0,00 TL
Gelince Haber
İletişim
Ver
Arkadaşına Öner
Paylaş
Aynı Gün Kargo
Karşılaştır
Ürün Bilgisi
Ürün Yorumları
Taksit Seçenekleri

######

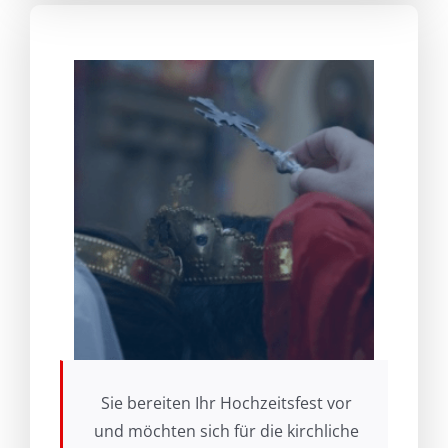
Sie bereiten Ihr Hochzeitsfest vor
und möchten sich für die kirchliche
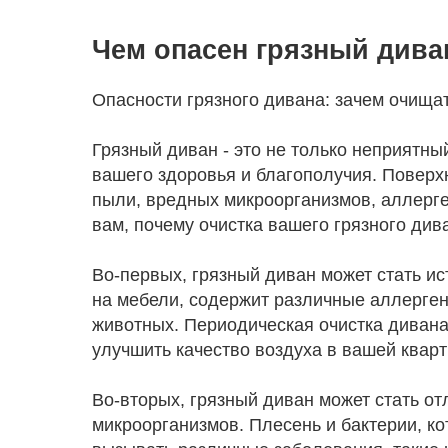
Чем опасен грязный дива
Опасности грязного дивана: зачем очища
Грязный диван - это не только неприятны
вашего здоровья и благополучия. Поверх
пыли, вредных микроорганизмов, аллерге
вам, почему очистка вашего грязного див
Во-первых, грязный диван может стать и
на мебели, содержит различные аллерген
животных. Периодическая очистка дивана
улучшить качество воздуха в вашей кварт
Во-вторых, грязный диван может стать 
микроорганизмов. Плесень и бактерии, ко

######

* Work required: Each line of the data above containing the string "очистка" is to be copied.

* Answer section:
вам, почему очистка вашего грязного див
животных. Периодическая очистка дивана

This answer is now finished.